• Derivative Rules. The Derivative tells us the slope of a function at any point. There are rules we can follow to find many derivatives. For example: The slope of a constant value (like 3) is always 0; The slope of a line like 2x is 2, or 3x is 3 etc; and so on. Here are useful rules to help you work out the derivatives of many functions (with.
• 2.6 Derivative Rules: Constant, Sum, Difference,. Constant Multiple. (2.6 includes horizontal tangent lines, equation of the. Normal line, and differentiability of piecewise) 2.7 Derivatives of cos (x), sin (x), e^x, and ln (x) 2.8 The Product Rule. 2.9 The Quotient Rule.

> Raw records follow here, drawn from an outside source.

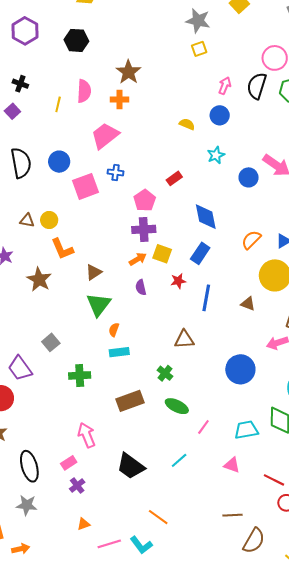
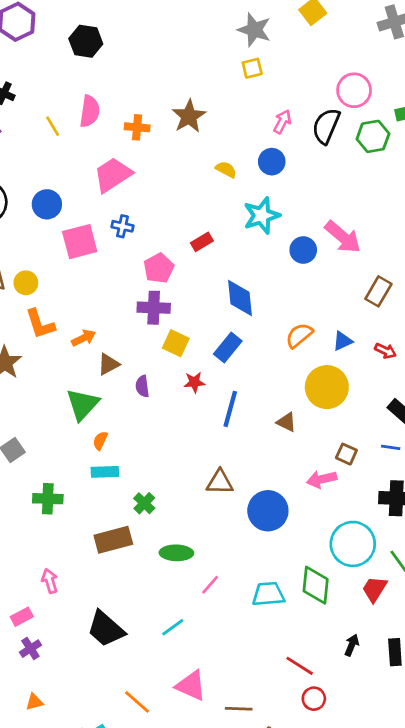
brown star: (128, 72) -> (189, 116), moved
yellow line: (58, 104) -> (53, 126), turned -49
cyan star: (216, 155) -> (262, 215), size x1.5
orange arrow: (138, 259) -> (84, 338), moved
brown triangle: (94, 272) -> (108, 364), moved
brown triangle: (184, 339) -> (220, 482), moved
green cross: (165, 373) -> (144, 503), moved
green ellipse: (177, 406) -> (176, 553), turned -30
pink arrow: (87, 435) -> (50, 581), size x0.7
pink triangle: (232, 465) -> (191, 686), moved, size x1.4

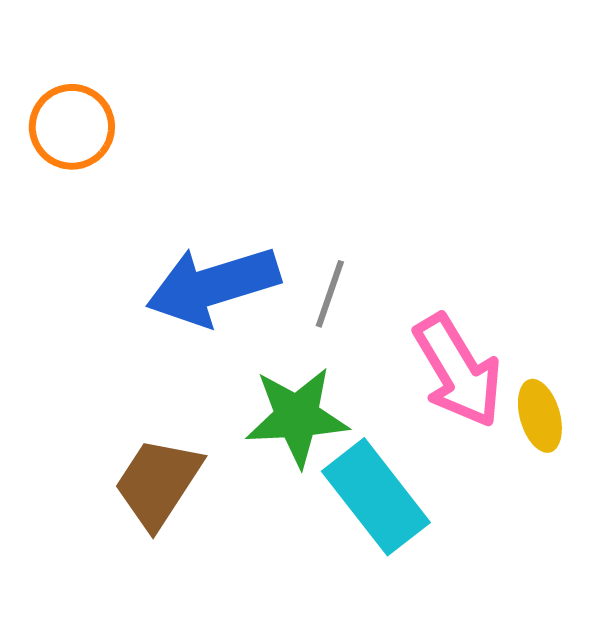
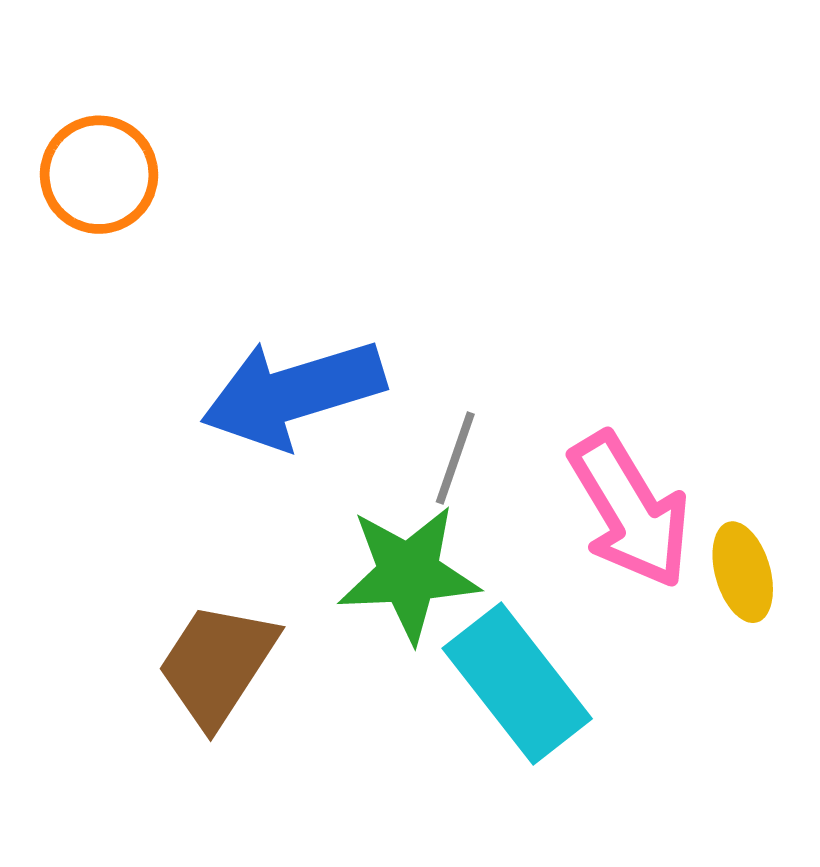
gray line: (330, 294) -> (455, 458), moved

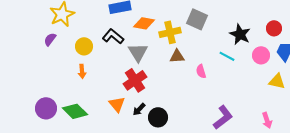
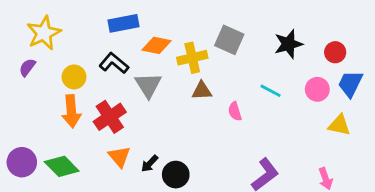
black star: (240, 34) -> (288, 44), moved, turned 30
orange arrow: (82, 71) -> (71, 111), size x1.6
red cross: (135, 80) -> (110, 117), moved

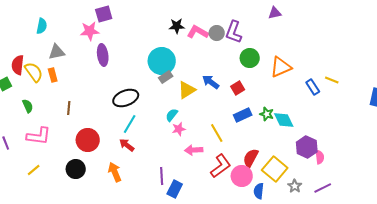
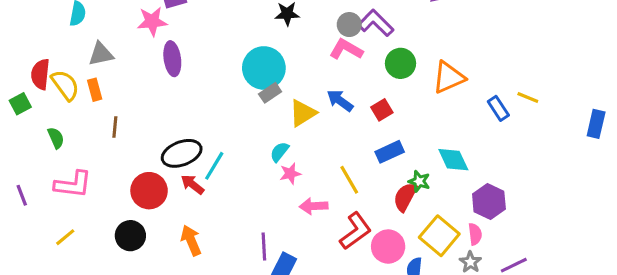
pink L-shape: (198, 32) -> (346, 49), moved
purple L-shape: (234, 32) -> (376, 23), turned 115
black ellipse: (126, 98) -> (182, 153), moved
brown line: (69, 108) -> (115, 127), moved
green star: (267, 114) -> (419, 181), moved
red arrow: (127, 145) -> (192, 184), moved
pink semicircle: (320, 157) -> (475, 234), moved
red semicircle: (251, 158) -> (405, 197), moved

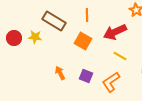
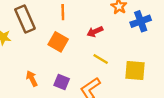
brown rectangle: (54, 21) -> (25, 19), turned 35
red arrow: (115, 32) -> (95, 32), size x0.6

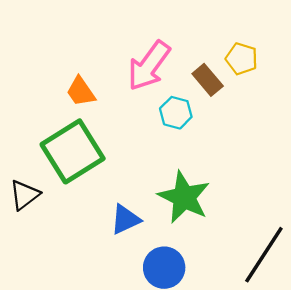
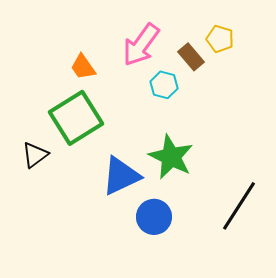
blue triangle: (125, 220) -> (121, 176), size x1.5

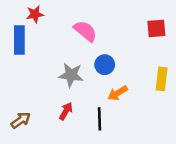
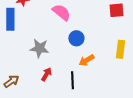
gray star: (71, 75) -> (39, 48), moved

1. Unit 3 Derivative Rules Of Compositesap Calculus Integrals
2. Unit 3 Derivative Rules Of Compositesap Calculus 2nd Edition
3. Unit 3 Derivative Rules Of Compositesap Calculus Solver

PCHS AP CALCULUS. Home Distance Learning Info Assignments & Videos Mr. Zimora's Corner. Unit 3: Applications of Derivatives. Implicit Differentation Part I. Download Packet: AP Calculus AB / IB Math SL Unit 3: Derivative Rules.

The Derivative tells us the slope of a function at any point.

There are rules we can follow to find many derivatives.

For example:

• The slope of a constant value (like 3) is always 0
• The slope of a line like 2x is 2, or 3x is 3 etc
• and so on.

Here are useful rules to help you work out the derivatives of many functions (with examples below). Note: the little mark ’ means 'Derivative of', and f and g are functions.

'The derivative of' is also written ddx

So ddxsin(x) and sin(x)’ both mean 'The derivative of sin(x)'

Examples

Example: what is the derivative of sin(x) ?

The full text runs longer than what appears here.